Problem →
Please give the count of lines below that include "Mesajınızı" and leave out everything else.

☆ ☆ ☆ ☆ ☆ ☆ ☆

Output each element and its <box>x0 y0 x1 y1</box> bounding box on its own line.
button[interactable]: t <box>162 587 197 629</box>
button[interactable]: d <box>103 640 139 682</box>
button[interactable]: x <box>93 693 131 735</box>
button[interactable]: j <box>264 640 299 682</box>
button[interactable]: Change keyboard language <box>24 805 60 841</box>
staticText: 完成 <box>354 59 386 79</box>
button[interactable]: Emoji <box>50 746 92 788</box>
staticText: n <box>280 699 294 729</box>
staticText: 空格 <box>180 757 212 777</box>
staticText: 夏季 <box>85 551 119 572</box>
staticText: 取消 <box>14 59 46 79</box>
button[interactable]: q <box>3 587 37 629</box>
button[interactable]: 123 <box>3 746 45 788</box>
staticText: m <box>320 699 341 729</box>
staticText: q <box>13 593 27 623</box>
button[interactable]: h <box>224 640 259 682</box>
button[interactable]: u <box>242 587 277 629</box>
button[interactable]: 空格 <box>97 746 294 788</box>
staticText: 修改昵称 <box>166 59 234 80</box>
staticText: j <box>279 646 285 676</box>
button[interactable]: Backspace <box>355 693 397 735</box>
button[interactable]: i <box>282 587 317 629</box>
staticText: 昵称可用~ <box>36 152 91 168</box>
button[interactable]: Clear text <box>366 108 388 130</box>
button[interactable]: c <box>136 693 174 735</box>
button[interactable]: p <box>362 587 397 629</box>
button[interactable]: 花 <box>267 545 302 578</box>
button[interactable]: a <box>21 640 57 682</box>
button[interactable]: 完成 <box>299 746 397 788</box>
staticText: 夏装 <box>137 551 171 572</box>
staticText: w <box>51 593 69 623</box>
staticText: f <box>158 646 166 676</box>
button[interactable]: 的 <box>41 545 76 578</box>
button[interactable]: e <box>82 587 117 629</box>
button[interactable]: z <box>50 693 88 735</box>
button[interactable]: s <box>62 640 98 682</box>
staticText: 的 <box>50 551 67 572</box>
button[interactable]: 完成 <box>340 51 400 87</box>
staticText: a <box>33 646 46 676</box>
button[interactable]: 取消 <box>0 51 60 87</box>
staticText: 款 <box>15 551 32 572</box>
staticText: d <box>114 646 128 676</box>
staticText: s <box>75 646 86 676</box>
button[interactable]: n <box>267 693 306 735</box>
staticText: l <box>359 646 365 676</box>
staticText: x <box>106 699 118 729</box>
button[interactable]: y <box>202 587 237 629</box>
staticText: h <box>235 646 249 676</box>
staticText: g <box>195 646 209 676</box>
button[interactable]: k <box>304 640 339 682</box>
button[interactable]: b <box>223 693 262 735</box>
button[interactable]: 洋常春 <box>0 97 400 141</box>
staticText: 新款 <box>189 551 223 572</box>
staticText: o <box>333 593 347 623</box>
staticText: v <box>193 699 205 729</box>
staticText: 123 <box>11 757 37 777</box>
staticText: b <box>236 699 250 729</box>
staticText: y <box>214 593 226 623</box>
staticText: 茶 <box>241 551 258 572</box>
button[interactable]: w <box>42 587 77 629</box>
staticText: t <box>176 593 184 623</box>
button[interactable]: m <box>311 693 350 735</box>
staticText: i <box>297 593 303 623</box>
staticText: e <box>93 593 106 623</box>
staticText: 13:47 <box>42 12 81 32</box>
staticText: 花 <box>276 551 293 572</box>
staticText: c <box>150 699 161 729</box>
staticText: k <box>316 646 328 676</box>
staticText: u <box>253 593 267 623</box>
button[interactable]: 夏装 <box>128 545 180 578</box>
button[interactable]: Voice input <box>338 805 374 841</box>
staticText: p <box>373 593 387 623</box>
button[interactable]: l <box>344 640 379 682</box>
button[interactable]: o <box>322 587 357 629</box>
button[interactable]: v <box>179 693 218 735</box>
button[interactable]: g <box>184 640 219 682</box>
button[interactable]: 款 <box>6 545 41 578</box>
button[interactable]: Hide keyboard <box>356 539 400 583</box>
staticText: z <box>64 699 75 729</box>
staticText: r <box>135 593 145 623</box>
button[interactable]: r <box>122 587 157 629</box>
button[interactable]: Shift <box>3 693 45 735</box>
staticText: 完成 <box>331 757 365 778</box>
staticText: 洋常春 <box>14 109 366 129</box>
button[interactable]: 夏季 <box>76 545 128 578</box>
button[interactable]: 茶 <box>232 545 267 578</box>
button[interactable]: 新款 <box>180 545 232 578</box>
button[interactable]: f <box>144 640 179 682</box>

☆ ☆ ☆ ☆ ☆ ☆ ☆

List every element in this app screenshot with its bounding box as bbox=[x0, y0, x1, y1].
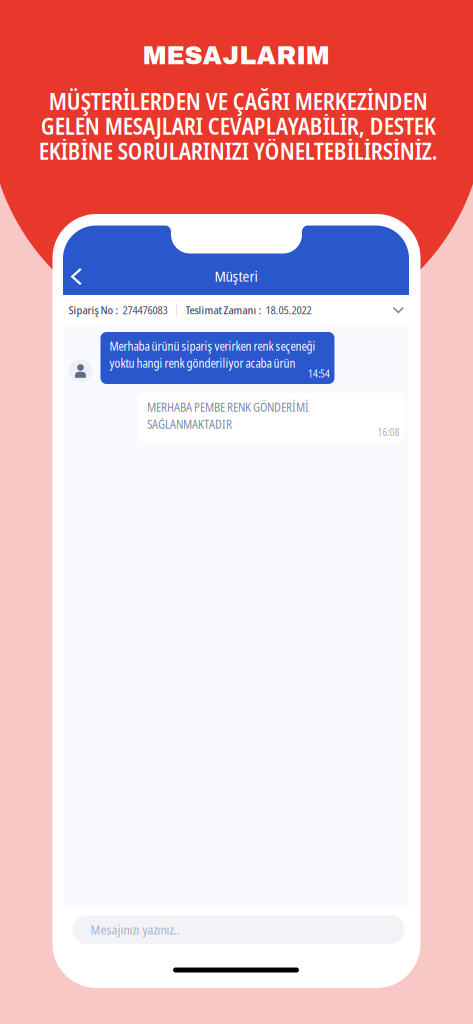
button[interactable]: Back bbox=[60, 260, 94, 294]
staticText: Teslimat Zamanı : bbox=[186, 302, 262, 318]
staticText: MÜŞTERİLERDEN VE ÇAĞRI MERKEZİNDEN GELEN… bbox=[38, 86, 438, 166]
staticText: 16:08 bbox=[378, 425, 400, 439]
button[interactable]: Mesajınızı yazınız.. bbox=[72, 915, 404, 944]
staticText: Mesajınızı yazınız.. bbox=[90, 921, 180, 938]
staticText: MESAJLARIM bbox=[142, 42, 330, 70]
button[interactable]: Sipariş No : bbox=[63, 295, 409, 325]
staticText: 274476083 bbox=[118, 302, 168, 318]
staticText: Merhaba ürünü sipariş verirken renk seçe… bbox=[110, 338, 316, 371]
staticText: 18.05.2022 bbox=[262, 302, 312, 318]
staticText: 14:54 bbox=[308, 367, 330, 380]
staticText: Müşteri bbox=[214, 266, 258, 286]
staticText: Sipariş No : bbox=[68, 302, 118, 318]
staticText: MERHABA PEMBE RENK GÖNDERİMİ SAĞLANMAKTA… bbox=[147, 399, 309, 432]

☆ ☆ ☆ ☆ ☆ ☆ ☆

Solution to the exercise →
2